WHAT YOU NEED TO DO
Everything in the entries is to be written out exactly, except for the pictures.

EXERCISE MATERIALS
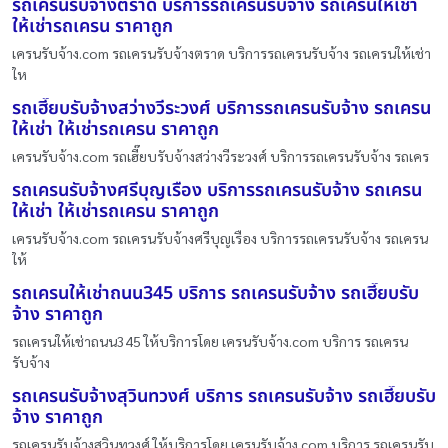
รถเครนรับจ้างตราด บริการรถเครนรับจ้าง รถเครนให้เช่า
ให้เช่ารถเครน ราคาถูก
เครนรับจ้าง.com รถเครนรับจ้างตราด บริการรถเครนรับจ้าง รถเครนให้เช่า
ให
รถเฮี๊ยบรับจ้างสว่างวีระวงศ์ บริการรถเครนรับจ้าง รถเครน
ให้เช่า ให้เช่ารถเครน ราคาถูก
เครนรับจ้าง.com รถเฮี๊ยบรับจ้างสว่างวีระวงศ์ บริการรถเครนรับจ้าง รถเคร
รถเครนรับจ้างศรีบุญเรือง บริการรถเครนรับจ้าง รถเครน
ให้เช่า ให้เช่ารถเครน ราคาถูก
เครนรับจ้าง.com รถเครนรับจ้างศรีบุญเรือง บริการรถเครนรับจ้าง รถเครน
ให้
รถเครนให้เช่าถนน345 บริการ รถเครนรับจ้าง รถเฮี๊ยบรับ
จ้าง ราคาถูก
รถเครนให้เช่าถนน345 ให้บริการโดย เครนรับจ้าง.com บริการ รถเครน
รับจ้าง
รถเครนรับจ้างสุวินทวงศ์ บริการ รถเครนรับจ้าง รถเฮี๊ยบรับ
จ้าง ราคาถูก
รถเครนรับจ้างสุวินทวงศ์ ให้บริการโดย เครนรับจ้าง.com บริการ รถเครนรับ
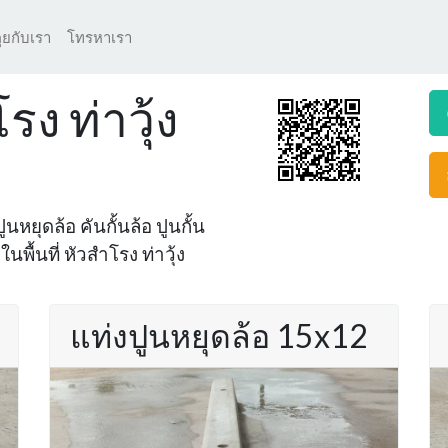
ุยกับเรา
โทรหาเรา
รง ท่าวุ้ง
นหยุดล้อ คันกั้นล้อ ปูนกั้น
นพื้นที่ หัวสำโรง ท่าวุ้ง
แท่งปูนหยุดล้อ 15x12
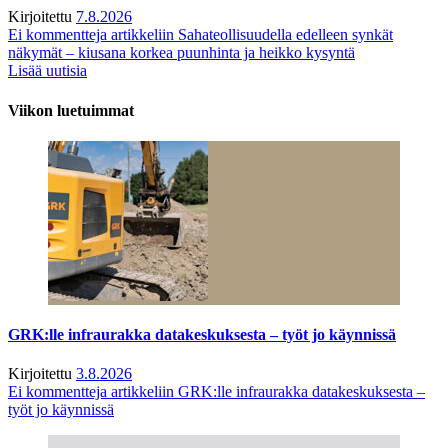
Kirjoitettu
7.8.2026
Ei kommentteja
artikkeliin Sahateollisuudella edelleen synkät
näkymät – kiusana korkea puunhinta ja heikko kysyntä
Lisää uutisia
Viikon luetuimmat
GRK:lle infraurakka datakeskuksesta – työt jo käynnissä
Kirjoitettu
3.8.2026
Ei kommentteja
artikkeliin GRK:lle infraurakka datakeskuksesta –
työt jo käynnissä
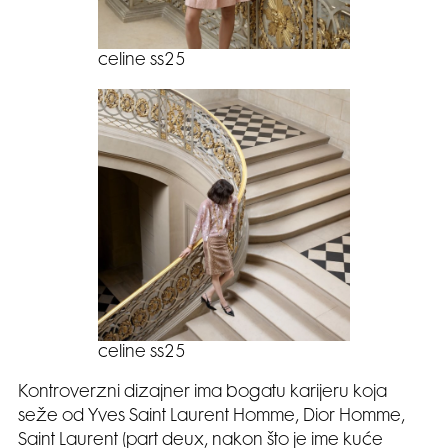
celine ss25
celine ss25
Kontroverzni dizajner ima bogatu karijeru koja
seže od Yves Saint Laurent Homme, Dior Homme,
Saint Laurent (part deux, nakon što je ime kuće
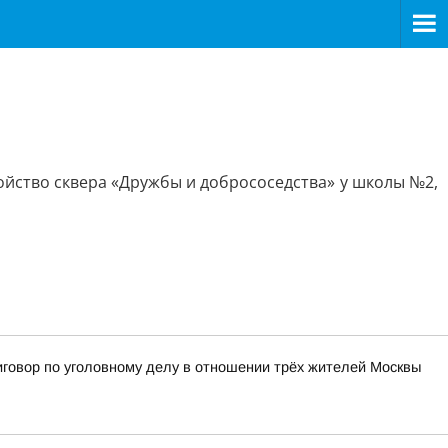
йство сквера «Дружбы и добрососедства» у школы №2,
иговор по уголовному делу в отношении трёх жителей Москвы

OUTPUT BELOW
รถเครนรับจ้างตราด บริการรถเครนรับจ้าง รถเครนให้เช่า
ให้เช่ารถเครน ราคาถูก
เครนรับจ้าง.com รถเครนรับจ้างตราด บริการรถเครนรับจ้าง รถเครนให้เช่า
ให
รถเฮี๊ยบรับจ้างสว่างวีระวงศ์ บริการรถเครนรับจ้าง รถเครน
ให้เช่า ให้เช่ารถเครน ราคาถูก
เครนรับจ้าง.com รถเฮี๊ยบรับจ้างสว่างวีระวงศ์ บริการรถเครนรับจ้าง รถเคร
รถเครนรับจ้างศรีบุญเรือง บริการรถเครนรับจ้าง รถเครน
ให้เช่า ให้เช่ารถเครน ราคาถูก
เครนรับจ้าง.com รถเครนรับจ้างศรีบุญเรือง บริการรถเครนรับจ้าง รถเครน
ให้
รถเครนให้เช่าถนน345 บริการ รถเครนรับจ้าง รถเฮี๊ยบรับ
จ้าง ราคาถูก
รถเครนให้เช่าถนน345 ให้บริการโดย เครนรับจ้าง.com บริการ รถเครน
รับจ้าง
รถเครนรับจ้างสุวินทวงศ์ บริการ รถเครนรับจ้าง รถเฮี๊ยบรับ
จ้าง ราคาถูก
รถเครนรับจ้างสุวินทวงศ์ ให้บริการโดย เครนรับจ้าง.com บริการ รถเครนรับ
ุยกับเรา
โทรหาเรา
รง ท่าวุ้ง
นหยุดล้อ คันกั้นล้อ ปูนกั้น
นพื้นที่ หัวสำโรง ท่าวุ้ง
แท่งปูนหยุดล้อ 15x12
Kirjoitettu
7.8.2026
Ei kommentteja
artikkeliin Sahateollisuudella edelleen synkät
näkymät – kiusana korkea puunhinta ja heikko kysyntä
Lisää uutisia
Viikon luetuimmat
GRK:lle infraurakka datakeskuksesta – työt jo käynnissä
Kirjoitettu
3.8.2026
Ei kommentteja
artikkeliin GRK:lle infraurakka datakeskuksesta –
työt jo käynnissä
celine ss25
celine ss25
Kontroverzni dizajner ima bogatu karijeru koja
seže od Yves Saint Laurent Homme, Dior Homme,
Saint Laurent (part deux, nakon što je ime kuće
йство сквера «Дружбы и добрососедства» у школы №2,
иговор по уголовному делу в отношении трёх жителей Москвы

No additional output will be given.